▸ WORK ITEM
Each line that contains "vous" needs to be copied from the listing.

▸ THE RECORDS
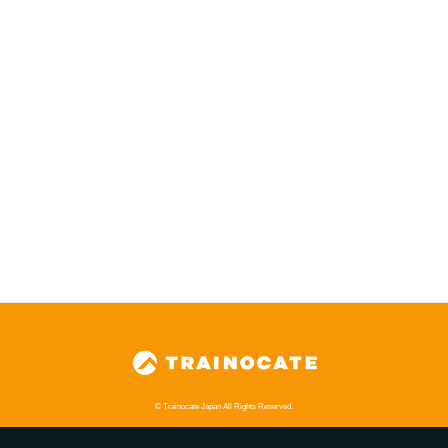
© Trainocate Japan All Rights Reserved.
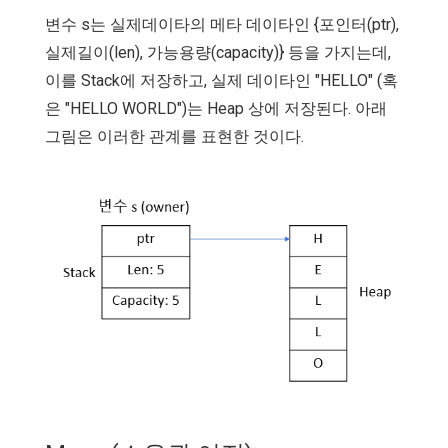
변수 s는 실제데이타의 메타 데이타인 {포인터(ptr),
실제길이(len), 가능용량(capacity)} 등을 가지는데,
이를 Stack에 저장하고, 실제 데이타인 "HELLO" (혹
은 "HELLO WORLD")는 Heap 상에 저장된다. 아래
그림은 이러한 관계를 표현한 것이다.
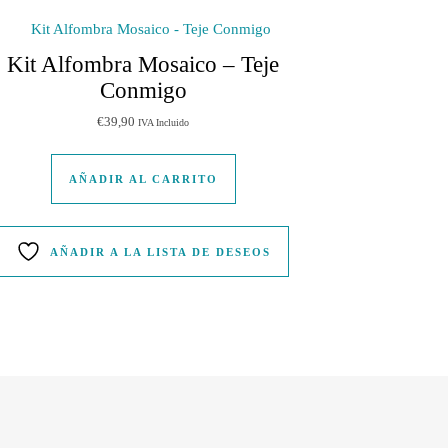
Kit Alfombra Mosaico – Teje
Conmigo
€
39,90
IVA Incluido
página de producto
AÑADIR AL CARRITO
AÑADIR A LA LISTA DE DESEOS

* * *

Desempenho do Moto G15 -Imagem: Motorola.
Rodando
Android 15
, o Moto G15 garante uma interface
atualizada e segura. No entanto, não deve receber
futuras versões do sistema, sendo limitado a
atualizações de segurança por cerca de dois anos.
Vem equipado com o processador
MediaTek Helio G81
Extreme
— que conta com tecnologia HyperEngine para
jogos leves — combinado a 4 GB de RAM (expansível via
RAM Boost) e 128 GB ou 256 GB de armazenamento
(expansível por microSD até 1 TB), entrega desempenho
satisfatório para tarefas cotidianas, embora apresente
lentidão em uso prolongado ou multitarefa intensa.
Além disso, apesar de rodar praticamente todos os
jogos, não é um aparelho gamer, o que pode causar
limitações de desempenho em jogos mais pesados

...

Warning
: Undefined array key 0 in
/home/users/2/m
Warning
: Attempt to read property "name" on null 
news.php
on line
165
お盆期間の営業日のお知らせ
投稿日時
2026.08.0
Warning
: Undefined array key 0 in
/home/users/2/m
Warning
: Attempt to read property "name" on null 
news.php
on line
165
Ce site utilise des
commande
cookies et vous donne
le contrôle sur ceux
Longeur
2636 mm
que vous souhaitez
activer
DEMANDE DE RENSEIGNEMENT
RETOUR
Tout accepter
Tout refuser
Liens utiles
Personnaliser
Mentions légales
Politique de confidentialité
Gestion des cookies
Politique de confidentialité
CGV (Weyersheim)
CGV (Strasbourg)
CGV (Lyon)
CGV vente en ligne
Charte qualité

▸ ANSWER BOX
cookies et vous donne
que vous souhaitez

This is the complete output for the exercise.